SEC. 5. Treatment of foreign corporations managed and controlled in the United States as domestic corporations.

(a) In general.—Section 7701 is amended by redesignating subsection (p) as subsection (q) and by inserting after subsection (o) the following new subsection:

“(p) Certain corporations managed and controlled in the United States treated as domestic for income tax.—

“(1) IN GENERAL.—Notwithstanding subsection (a)(4), in the case of a corporation described in paragraph (2) if—

“(A) the corporation would not otherwise be treated as a domestic corporation for purposes of this title, but

“(B) the management and control of the corporation occurs, directly or indirectly, primarily within the United States,

then, solely for purposes of chapter 1 (and any other provision of this title relating to chapter 1), the corporation shall be treated as a domestic corporation.

“(2) CORPORATION DESCRIBED.—

“(A) IN GENERAL.—A corporation is described in this paragraph if—

“(i) the stock of such corporation is regularly traded on an established securities market, or

“(ii) the aggregate gross assets of such corporation (or any predecessor thereof), including assets under management for investors, whether held directly or indirectly, at any time during the taxable year or any preceding taxable year is $50,000,000 or more.

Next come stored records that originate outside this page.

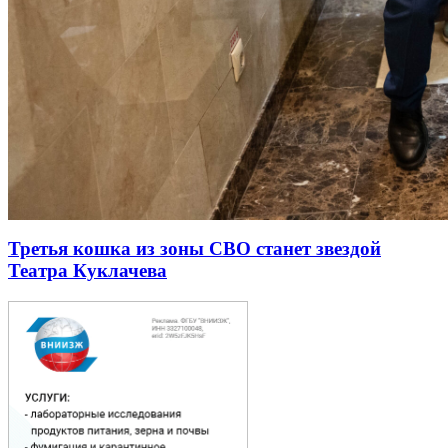
Третья кошка из зоны СВО станет звездой
Театра Куклачева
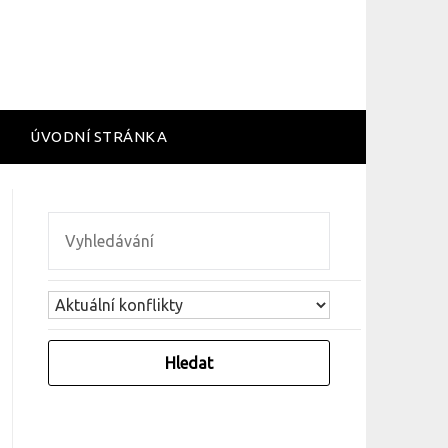
ÚVODNÍ STRÁNKA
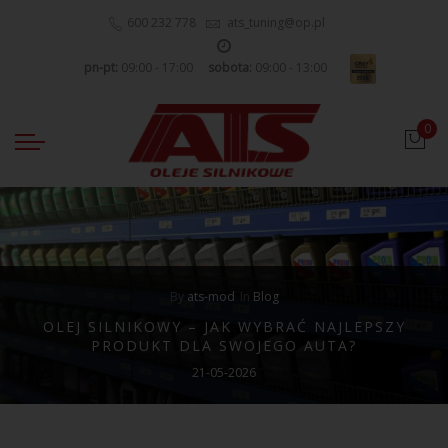
600 232 778
ats_tuning@op.pl
pn-pt:
09:00 - 17:00
sobota:
09:00 - 13:00
0
By
ats-mod
In
Blog
OLEJ SILNIKOWY – JAK WYBRAĆ NAJLEPSZY
PRODUKT DLA SWOJEGO AUTA?
21-05-2026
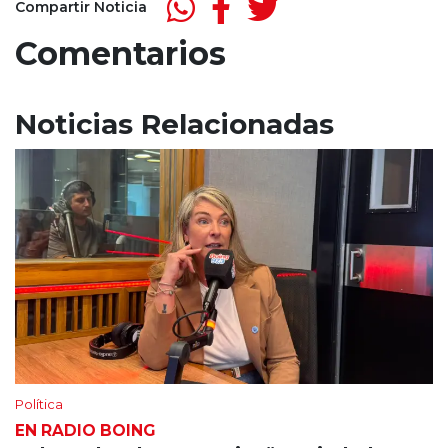
Compartir Noticia
Comentarios
Noticias Relacionadas
Política
EN RADIO BOING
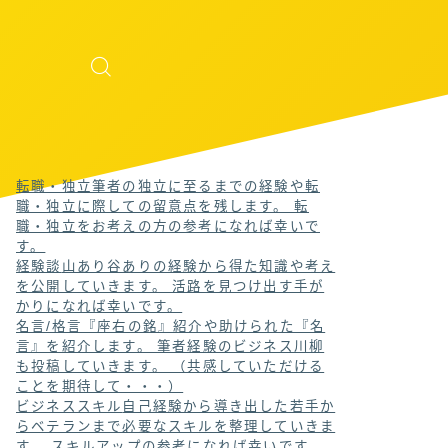
転職・独立
筆者の独立に至るまでの経験や転
職・独立に際しての留意点を残します。 転
職・独立をお考えの方の参考になれば幸いで
す。
経験談
山あり谷ありの経験から得た知識や考え
を公開していきます。 活路を見つけ出す手が
かりになれば幸いです。
名言/格言
『座右の銘』紹介や助けられた『名
言』を紹介します。 筆者経験のビジネス川柳
も投稿していきます。 （共感していただける
ことを期待して・・・）
ビジネススキル
自己経験から導き出した若手か
らベテランまで必要なスキルを整理していきま
す。 スキルアップの参考になれば幸いです。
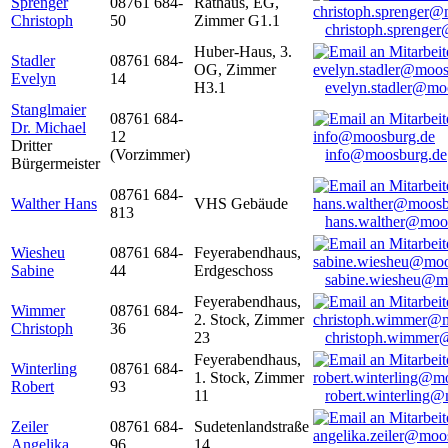
Sprenger
08761 684-
Rathaus, EG,
Christoph
50
Zimmer G1.1
christoph.sprenge
Huber-Haus, 3.
Stadler
08761 684-
OG, Zimmer
Evelyn
14
H3.1
evelyn.stadler@mo
Stanglmaier
08761 684-
Dr. Michael
12
Dritter
(Vorzimmer)
info@moosburg.de
Bürgermeister
08761 684-
Walther Hans
VHS Gebäude
813
hans.walther@moo
Wiesheu
08761 684-
Feyerabendhaus,
Sabine
44
Erdgeschoss
sabine.wiesheu@m
Feyerabendhaus,
Wimmer
08761 684-
2. Stock, Zimmer
Christoph
36
23
christoph.wimmer
Feyerabendhaus,
Winterling
08761 684-
1. Stock, Zimmer
Robert
93
11
robert.winterling
Zeiler
08761 684-
Sudetenlandstraße
Angelika
96
14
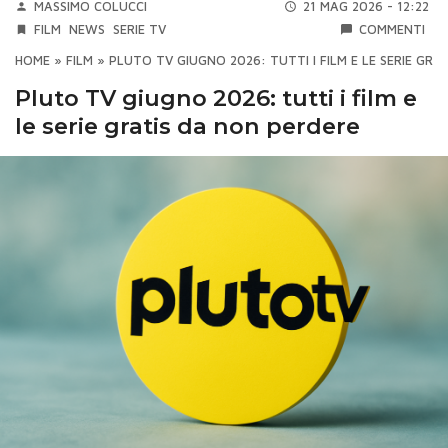
MASSIMO COLUCCI
21 MAG 2026 - 12:22
FILM
NEWS
SERIE TV
COMMENTI
HOME
»
FILM
»
PLUTO TV GIUGNO 2026: TUTTI I FILM E LE SERIE GRA
Pluto TV giugno 2026: tutti i film e
le serie gratis da non perdere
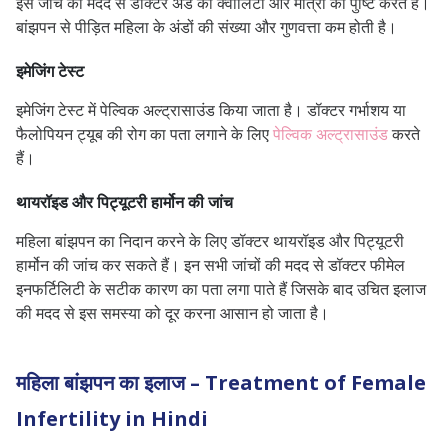
इस जांच की मदद से डॉक्टर अंडे की क्वालिटी और मात्रा की पुष्टि करते हैं।
बांझपन से पीड़ित महिला के अंडों की संख्या और गुणवत्ता कम होती है।
इमेजिंग टेस्ट
इमेजिंग टेस्ट में पेल्विक अल्ट्रासाउंड किया जाता है। डॉक्टर गर्भाशय या
फैलोपियन ट्यूब की रोग का पता लगाने के लिए
पेल्विक अल्ट्रासाउंड
करते
हैं।
थायरॉइड और पिट्यूटरी हार्मोन की जांच
महिला बांझपन का निदान करने के लिए डॉक्टर थायरॉइड और पिट्यूटरी
हार्मोन की जांच कर सकते हैं।
इन सभी जांचों की मदद से डॉक्टर फीमेल
इनफर्टिलिटी के सटीक कारण का पता लगा पाते हैं जिसके बाद उचित इलाज
की मदद से इस समस्या को दूर करना आसान हो जाता है।
महिला बांझपन का इलाज – Treatment of Female
Infertility in Hindi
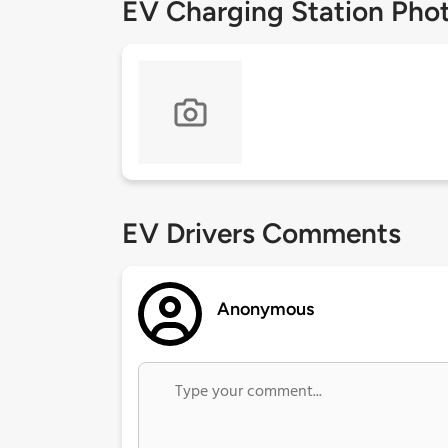
EV Charging Station Pho
EV Drivers Comments
Anonymous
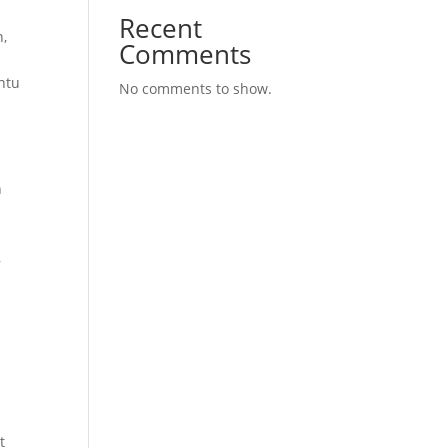
Recent
n,
Comments
ntu
No comments to show.
n
,
t
t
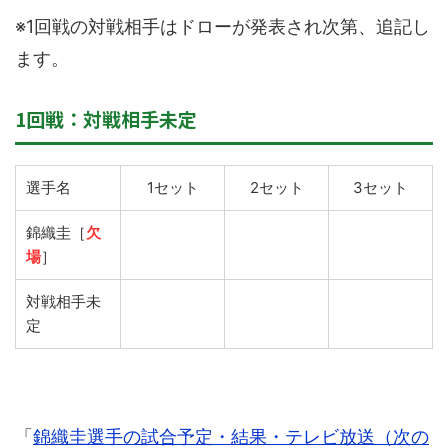
※1回戦の対戦相手はドローが発表され次第、追記し
ます。
1回戦：対戦相手未定
選手名
1セット
2セット
3セット
錦織圭［
欠
場
］
対戦相手未
定
「
錦織圭選手の試合予定・結果・テレビ放送（次の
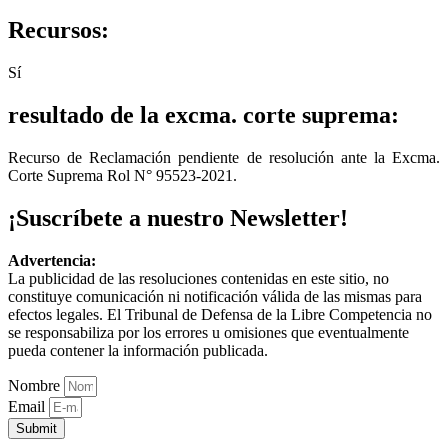
Recursos:
Sí
resultado de la excma. corte suprema:
Recurso de Reclamación pendiente de resolución ante la Excma.
Corte Suprema Rol N° 95523-2021.
¡Suscríbete a nuestro Newsletter!
Advertencia:
La publicidad de las resoluciones contenidas en este sitio, no
constituye comunicación ni notificación válida de las mismas para
efectos legales. El Tribunal de Defensa de la Libre Competencia no
se responsabiliza por los errores u omisiones que eventualmente
pueda contener la información publicada.
Nombre
Email
Submit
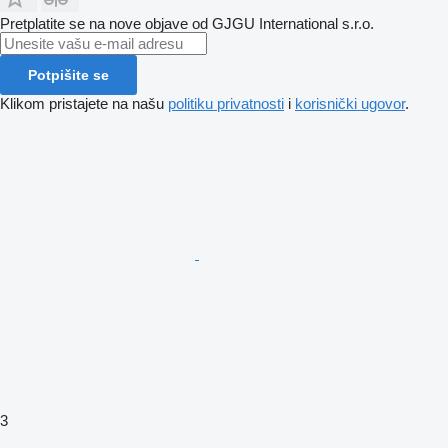
Pretplatite se na nove objave od GJGU International s.r.o.
Potpišite se
Klikom pristajete na našu
politiku privatnosti
i
korisnički ugovor
.
3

“(B) GENERAL EXCEPTION.—A corporation shall not be treated as described in this paragraph if—

“(i) such corporation was treated as a corporation described in this paragraph in a preceding taxable year,

“(ii) such corporation—

“(I) is not regularly traded on an established securities market, and

“(II) has, and is reasonably expected to continue to have, aggregate gross assets (including assets under management for investors, whether held directly or indirectly) of less than $50,000,000, and

“(iii) the Secretary grants a waiver to such corporation under this subparagraph.

“(3) MANAGEMENT AND CONTROL.—

“(A) IN GENERAL.—The Secretary shall prescribe regulations for purposes of determining cases in which the management and control of a corporation is to be treated as occurring primarily within the United States.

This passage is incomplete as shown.